» Work instruction
The full listing is to be returned exactly as given, but without pictures.

» Input data

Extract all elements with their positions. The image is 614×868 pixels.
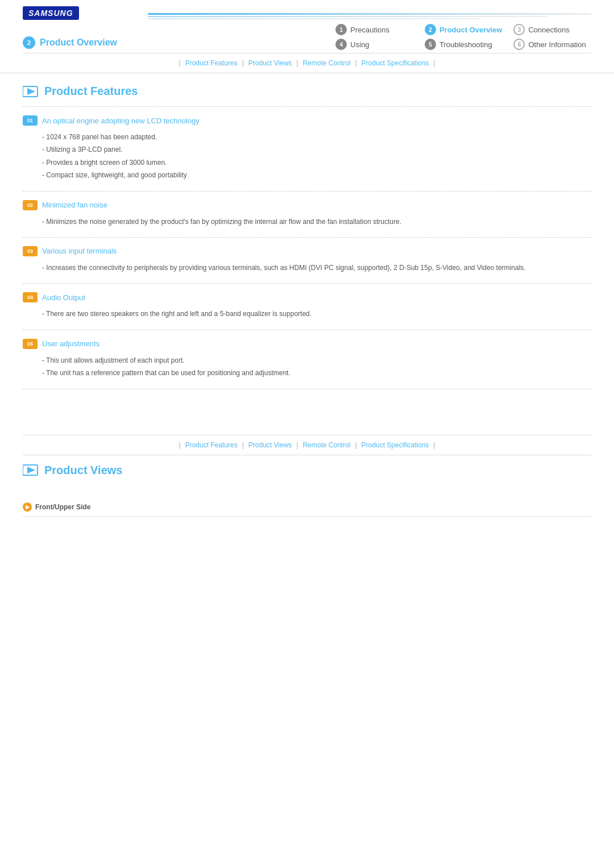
- product-features-header: Product Features: [23, 85, 591, 98]
- sub-label-1: Front/Upper Side: [35, 503, 90, 511]
- section-number: 2: [23, 36, 35, 49]
- feature-3-heading: 03 Various input terminals: [23, 246, 591, 256]
- feature-3-item-1: - Increases the connectivity to peripher…: [42, 262, 591, 273]
- nav-label-3: Connections: [528, 26, 569, 34]
- nav-label-5: Troubleshooting: [439, 40, 492, 49]
- nav-label-1: Precautions: [350, 26, 389, 34]
- sep-2: |: [296, 59, 298, 67]
- feature-3-content: - Increases the connectivity to peripher…: [23, 262, 591, 273]
- nav-link-bottom-product-features[interactable]: Product Features: [185, 441, 238, 449]
- header-deco-lines: [148, 13, 591, 19]
- nav-num-1: 1: [335, 24, 347, 35]
- feature-badge-2: 02: [23, 200, 38, 210]
- nav-links-bottom: | Product Features | Product Views | Rem…: [23, 441, 591, 449]
- feature-item-4: 04 Audio Output - There are two stereo s…: [23, 284, 591, 330]
- nav-num-4: 4: [335, 39, 347, 50]
- feature-item-1: 01 An optical engine adopting new LCD te…: [23, 107, 591, 192]
- nav-item-product-overview[interactable]: 2 Product Overview: [425, 24, 503, 35]
- product-views-section: Product Views ▶ Front/Upper Side: [23, 464, 591, 517]
- nav-link-remote-control[interactable]: Remote Control: [302, 59, 350, 67]
- nav-links-bar-top: | Product Features | Product Views | Rem…: [0, 53, 614, 73]
- nav-item-troubleshooting[interactable]: 5 Troubleshooting: [425, 39, 503, 50]
- nav-num-3: 3: [513, 24, 525, 35]
- nav-label-2: Product Overview: [439, 26, 503, 34]
- nav-label-4: Using: [350, 40, 369, 49]
- feature-3-title: Various input terminals: [42, 247, 117, 255]
- section-label: Product Overview: [40, 38, 117, 48]
- nav-item-connections[interactable]: 3 Connections: [513, 24, 591, 35]
- feature-badge-5: 05: [23, 339, 38, 349]
- feature-badge-4: 04: [23, 292, 38, 302]
- feature-2-content: - Minimizes the noise generated by the p…: [23, 216, 591, 227]
- feature-item-3: 03 Various input terminals - Increases t…: [23, 238, 591, 284]
- product-views-title: Product Views: [44, 464, 122, 477]
- nav-num-6: 6: [513, 39, 525, 50]
- sub-badge-1: ▶: [23, 502, 32, 512]
- svg-marker-3: [27, 467, 35, 474]
- nav-link-product-features[interactable]: Product Features: [185, 59, 238, 67]
- feature-1-item-4: - Compact size, lightweight, and good po…: [42, 169, 591, 181]
- nav-item-precautions[interactable]: 1 Precautions: [335, 24, 413, 35]
- sep-b4: |: [433, 441, 435, 449]
- feature-5-title: User adjustments: [42, 339, 99, 348]
- sep-b3: |: [355, 441, 356, 449]
- sep-3: |: [355, 59, 356, 67]
- main-content: Product Features 01 An optical engine ad…: [0, 73, 614, 528]
- feature-4-content: - There are two stereo speakers on the r…: [23, 308, 591, 319]
- sep-b0: |: [179, 441, 181, 449]
- deco-line-1: [148, 13, 591, 15]
- nav-link-product-specifications[interactable]: Product Specifications: [362, 59, 429, 67]
- feature-4-heading: 04 Audio Output: [23, 292, 591, 302]
- feature-2-item-1: - Minimizes the noise generated by the p…: [42, 216, 591, 227]
- nav-num-5: 5: [425, 39, 436, 50]
- feature-2-title: Minimized fan noise: [42, 201, 107, 209]
- sep-b2: |: [296, 441, 298, 449]
- feature-1-item-2: - Utilizing a 3P-LCD panel.: [42, 144, 591, 155]
- spacer-1: [23, 389, 591, 435]
- front-upper-side-heading: ▶ Front/Upper Side: [23, 502, 591, 517]
- feature-2-heading: 02 Minimized fan noise: [23, 200, 591, 210]
- spacer-2: [23, 485, 591, 494]
- nav-label-6: Other Information: [528, 40, 586, 49]
- feature-5-item-1: - This unit allows adjustment of each in…: [42, 355, 591, 366]
- samsung-logo: SAMSUNG: [23, 9, 148, 18]
- nav-grid: 1 Precautions 2 Product Overview 3 Conne…: [335, 24, 591, 50]
- feature-item-5: 05 User adjustments - This unit allows a…: [23, 330, 591, 389]
- header-right: 1 Precautions 2 Product Overview 3 Conne…: [148, 9, 591, 50]
- sep-b1: |: [242, 441, 244, 449]
- nav-link-product-views[interactable]: Product Views: [248, 59, 292, 67]
- feature-item-2: 02 Minimized fan noise - Minimizes the n…: [23, 192, 591, 238]
- feature-5-item-2: - The unit has a reference pattern that …: [42, 367, 591, 379]
- feature-5-heading: 05 User adjustments: [23, 339, 591, 349]
- nav-link-bottom-remote-control[interactable]: Remote Control: [302, 441, 350, 449]
- feature-1-item-3: - Provides a bright screen of 3000 lumen…: [42, 157, 591, 168]
- product-features-title: Product Features: [44, 85, 138, 98]
- feature-1-content: - 1024 x 768 panel has been adapted. - U…: [23, 131, 591, 181]
- sep-1: |: [242, 59, 244, 67]
- nav-links-top: | Product Features | Product Views | Rem…: [23, 59, 591, 67]
- deco-line-3: [148, 18, 480, 19]
- feature-badge-1: 01: [23, 115, 38, 126]
- feature-1-title: An optical engine adopting new LCD techn…: [42, 117, 200, 125]
- feature-1-item-1: - 1024 x 768 panel has been adapted.: [42, 131, 591, 143]
- nav-link-bottom-product-views[interactable]: Product Views: [248, 441, 292, 449]
- nav-num-2: 2: [425, 24, 436, 35]
- feature-4-title: Audio Output: [42, 293, 85, 302]
- nav-item-other-info[interactable]: 6 Other Information: [513, 39, 591, 50]
- feature-4-item-1: - There are two stereo speakers on the r…: [42, 308, 591, 319]
- feature-badge-3: 03: [23, 246, 38, 256]
- sep-0: |: [179, 59, 181, 67]
- nav-link-bottom-product-specifications[interactable]: Product Specifications: [362, 441, 429, 449]
- svg-marker-1: [27, 88, 35, 95]
- product-views-header: Product Views: [23, 464, 591, 477]
- deco-line-2: [148, 16, 547, 17]
- nav-item-using[interactable]: 4 Using: [335, 39, 413, 50]
- feature-5-content: - This unit allows adjustment of each in…: [23, 355, 591, 379]
- sep-4: |: [433, 59, 435, 67]
- nav-links-bar-bottom: | Product Features | Product Views | Rem…: [23, 435, 591, 455]
- header-left: SAMSUNG 2 Product Overview: [23, 9, 148, 49]
- section-icon-features: [23, 85, 39, 98]
- section-icon-views: [23, 464, 39, 476]
- feature-1-heading: 01 An optical engine adopting new LCD te…: [23, 115, 591, 126]
- page-header: SAMSUNG 2 Product Overview 1 Precautions…: [0, 0, 614, 53]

» Result
Extract all elements with their positions. The image is 614×868 pixels.
- product-features-header: Product Features: [23, 85, 591, 98]
- sub-label-1: Front/Upper Side: [35, 503, 90, 511]
- section-number: 2: [23, 36, 35, 49]
- feature-3-heading: 03 Various input terminals: [23, 246, 591, 256]
- feature-3-item-1: - Increases the connectivity to peripher…: [42, 262, 591, 273]
- nav-label-3: Connections: [528, 26, 569, 34]
- nav-label-5: Troubleshooting: [439, 40, 492, 49]
- nav-label-1: Precautions: [350, 26, 389, 34]
- sep-2: |: [296, 59, 298, 67]
- feature-3-content: - Increases the connectivity to peripher…: [23, 262, 591, 273]
- nav-link-bottom-product-features[interactable]: Product Features: [185, 441, 238, 449]
- header-deco-lines: [148, 13, 591, 19]
- nav-num-1: 1: [335, 24, 347, 35]
- feature-badge-2: 02: [23, 200, 38, 210]
- nav-links-bottom: | Product Features | Product Views | Rem…: [23, 441, 591, 449]
- feature-item-4: 04 Audio Output - There are two stereo s…: [23, 284, 591, 330]
- nav-num-4: 4: [335, 39, 347, 50]
- feature-item-1: 01 An optical engine adopting new LCD te…: [23, 107, 591, 192]
- nav-item-product-overview[interactable]: 2 Product Overview: [425, 24, 503, 35]
- product-views-section: Product Views ▶ Front/Upper Side: [23, 464, 591, 517]
- nav-link-remote-control[interactable]: Remote Control: [302, 59, 350, 67]
- nav-links-bar-top: | Product Features | Product Views | Rem…: [0, 53, 614, 73]
- nav-item-troubleshooting[interactable]: 5 Troubleshooting: [425, 39, 503, 50]
- nav-num-3: 3: [513, 24, 525, 35]
- nav-label-2: Product Overview: [439, 26, 503, 34]
- nav-label-4: Using: [350, 40, 369, 49]
- feature-3-title: Various input terminals: [42, 247, 117, 255]
- section-label: Product Overview: [40, 38, 117, 48]
- nav-item-connections[interactable]: 3 Connections: [513, 24, 591, 35]
- feature-badge-5: 05: [23, 339, 38, 349]
- feature-badge-4: 04: [23, 292, 38, 302]
- feature-2-content: - Minimizes the noise generated by the p…: [23, 216, 591, 227]
- feature-item-3: 03 Various input terminals - Increases t…: [23, 238, 591, 284]
- product-views-title: Product Views: [44, 464, 122, 477]
- nav-num-6: 6: [513, 39, 525, 50]
- sub-badge-1: ▶: [23, 502, 32, 512]
- svg-marker-3: [27, 467, 35, 474]
- nav-link-product-features[interactable]: Product Features: [185, 59, 238, 67]
- feature-1-item-4: - Compact size, lightweight, and good po…: [42, 169, 591, 181]
- nav-item-precautions[interactable]: 1 Precautions: [335, 24, 413, 35]
- sep-b4: |: [433, 441, 435, 449]
- feature-5-title: User adjustments: [42, 339, 99, 348]
- sep-b3: |: [355, 441, 356, 449]
- sep-3: |: [355, 59, 356, 67]
- main-content: Product Features 01 An optical engine ad…: [0, 73, 614, 528]
- feature-4-content: - There are two stereo speakers on the r…: [23, 308, 591, 319]
- sep-b0: |: [179, 441, 181, 449]
- deco-line-1: [148, 13, 591, 15]
- nav-link-product-specifications[interactable]: Product Specifications: [362, 59, 429, 67]
- feature-4-heading: 04 Audio Output: [23, 292, 591, 302]
- feature-2-item-1: - Minimizes the noise generated by the p…: [42, 216, 591, 227]
- nav-num-5: 5: [425, 39, 436, 50]
- feature-2-title: Minimized fan noise: [42, 201, 107, 209]
- sep-b2: |: [296, 441, 298, 449]
- feature-1-item-2: - Utilizing a 3P-LCD panel.: [42, 144, 591, 155]
- spacer-1: [23, 389, 591, 435]
- front-upper-side-heading: ▶ Front/Upper Side: [23, 502, 591, 517]
- feature-2-heading: 02 Minimized fan noise: [23, 200, 591, 210]
- spacer-2: [23, 485, 591, 494]
- nav-label-6: Other Information: [528, 40, 586, 49]
- feature-5-item-1: - This unit allows adjustment of each in…: [42, 355, 591, 366]
- samsung-logo: SAMSUNG: [23, 9, 148, 18]
- nav-grid: 1 Precautions 2 Product Overview 3 Conne…: [335, 24, 591, 50]
- feature-item-5: 05 User adjustments - This unit allows a…: [23, 330, 591, 389]
- header-right: 1 Precautions 2 Product Overview 3 Conne…: [148, 9, 591, 50]
- sep-b1: |: [242, 441, 244, 449]
- nav-link-product-views[interactable]: Product Views: [248, 59, 292, 67]
- feature-item-2: 02 Minimized fan noise - Minimizes the n…: [23, 192, 591, 238]
- feature-5-item-2: - The unit has a reference pattern that …: [42, 367, 591, 379]
- feature-5-heading: 05 User adjustments: [23, 339, 591, 349]
- nav-link-bottom-remote-control[interactable]: Remote Control: [302, 441, 350, 449]
- feature-1-item-3: - Provides a bright screen of 3000 lumen…: [42, 157, 591, 168]
- product-features-title: Product Features: [44, 85, 138, 98]
- feature-1-content: - 1024 x 768 panel has been adapted. - U…: [23, 131, 591, 181]
- sep-1: |: [242, 59, 244, 67]
- nav-links-top: | Product Features | Product Views | Rem…: [23, 59, 591, 67]
- deco-line-3: [148, 18, 480, 19]
- feature-badge-1: 01: [23, 115, 38, 126]
- feature-1-title: An optical engine adopting new LCD techn…: [42, 117, 200, 125]
- feature-1-item-1: - 1024 x 768 panel has been adapted.: [42, 131, 591, 143]
- nav-link-bottom-product-views[interactable]: Product Views: [248, 441, 292, 449]
- nav-num-2: 2: [425, 24, 436, 35]
- feature-4-title: Audio Output: [42, 293, 85, 302]
- nav-item-other-info[interactable]: 6 Other Information: [513, 39, 591, 50]
- feature-4-item-1: - There are two stereo speakers on the r…: [42, 308, 591, 319]
- feature-badge-3: 03: [23, 246, 38, 256]
- sep-0: |: [179, 59, 181, 67]
- nav-link-bottom-product-specifications[interactable]: Product Specifications: [362, 441, 429, 449]
- svg-marker-1: [27, 88, 35, 95]
- product-views-header: Product Views: [23, 464, 591, 477]
- deco-line-2: [148, 16, 547, 17]
- nav-item-using[interactable]: 4 Using: [335, 39, 413, 50]
- feature-5-content: - This unit allows adjustment of each in…: [23, 355, 591, 379]
- sep-4: |: [433, 59, 435, 67]
- nav-links-bar-bottom: | Product Features | Product Views | Rem…: [23, 435, 591, 455]
- header-left: SAMSUNG 2 Product Overview: [23, 9, 148, 49]
- section-icon-features: [23, 85, 39, 98]
- section-icon-views: [23, 464, 39, 476]
- feature-1-heading: 01 An optical engine adopting new LCD te…: [23, 115, 591, 126]
- page-header: SAMSUNG 2 Product Overview 1 Precautions…: [0, 0, 614, 53]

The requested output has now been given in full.